### Collected data
'''

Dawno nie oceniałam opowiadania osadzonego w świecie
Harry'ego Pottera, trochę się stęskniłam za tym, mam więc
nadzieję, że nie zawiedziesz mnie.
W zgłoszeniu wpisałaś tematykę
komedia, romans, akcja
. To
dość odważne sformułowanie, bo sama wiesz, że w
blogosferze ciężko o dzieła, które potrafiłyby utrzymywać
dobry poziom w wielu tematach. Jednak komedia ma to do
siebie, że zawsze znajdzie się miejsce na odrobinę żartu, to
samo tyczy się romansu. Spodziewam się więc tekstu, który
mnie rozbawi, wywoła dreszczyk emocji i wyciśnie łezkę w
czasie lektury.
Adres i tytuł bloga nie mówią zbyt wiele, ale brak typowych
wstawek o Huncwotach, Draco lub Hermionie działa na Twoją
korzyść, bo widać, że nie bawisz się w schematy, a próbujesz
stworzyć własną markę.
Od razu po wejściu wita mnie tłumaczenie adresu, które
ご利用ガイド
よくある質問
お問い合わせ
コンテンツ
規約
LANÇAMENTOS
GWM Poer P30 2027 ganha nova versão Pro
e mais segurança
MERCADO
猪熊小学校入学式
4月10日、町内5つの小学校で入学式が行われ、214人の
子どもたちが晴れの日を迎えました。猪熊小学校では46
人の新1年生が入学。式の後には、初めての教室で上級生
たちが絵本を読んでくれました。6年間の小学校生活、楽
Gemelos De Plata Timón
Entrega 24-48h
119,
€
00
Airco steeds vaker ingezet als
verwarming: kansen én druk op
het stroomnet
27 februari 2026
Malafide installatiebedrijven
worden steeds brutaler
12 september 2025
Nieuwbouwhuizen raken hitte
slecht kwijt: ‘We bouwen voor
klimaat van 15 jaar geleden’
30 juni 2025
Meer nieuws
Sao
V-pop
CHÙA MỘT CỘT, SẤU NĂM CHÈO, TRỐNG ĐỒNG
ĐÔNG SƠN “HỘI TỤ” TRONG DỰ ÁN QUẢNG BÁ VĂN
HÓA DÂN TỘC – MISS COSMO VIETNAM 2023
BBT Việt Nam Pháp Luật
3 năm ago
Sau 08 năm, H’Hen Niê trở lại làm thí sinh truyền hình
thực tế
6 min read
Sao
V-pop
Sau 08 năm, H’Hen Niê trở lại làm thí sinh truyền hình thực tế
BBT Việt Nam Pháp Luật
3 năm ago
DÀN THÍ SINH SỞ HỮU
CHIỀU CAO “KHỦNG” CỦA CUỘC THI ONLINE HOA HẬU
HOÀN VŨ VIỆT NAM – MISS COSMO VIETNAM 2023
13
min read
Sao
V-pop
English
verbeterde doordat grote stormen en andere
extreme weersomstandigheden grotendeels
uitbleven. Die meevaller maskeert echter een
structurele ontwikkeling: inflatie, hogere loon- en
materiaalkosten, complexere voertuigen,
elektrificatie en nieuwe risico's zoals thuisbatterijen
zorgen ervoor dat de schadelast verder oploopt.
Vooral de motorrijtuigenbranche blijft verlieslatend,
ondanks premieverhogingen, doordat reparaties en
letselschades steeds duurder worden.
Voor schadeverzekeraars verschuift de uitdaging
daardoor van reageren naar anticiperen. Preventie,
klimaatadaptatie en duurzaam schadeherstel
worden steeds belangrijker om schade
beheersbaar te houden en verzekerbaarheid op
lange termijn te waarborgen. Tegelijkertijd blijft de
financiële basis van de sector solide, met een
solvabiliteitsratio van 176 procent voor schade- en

'''

### Problem
Search the entries for the string "komedia" and return each line where it turns up.

### Answer box
komedia, romans, akcja
dobry poziom w wielu tematach. Jednak komedia ma to do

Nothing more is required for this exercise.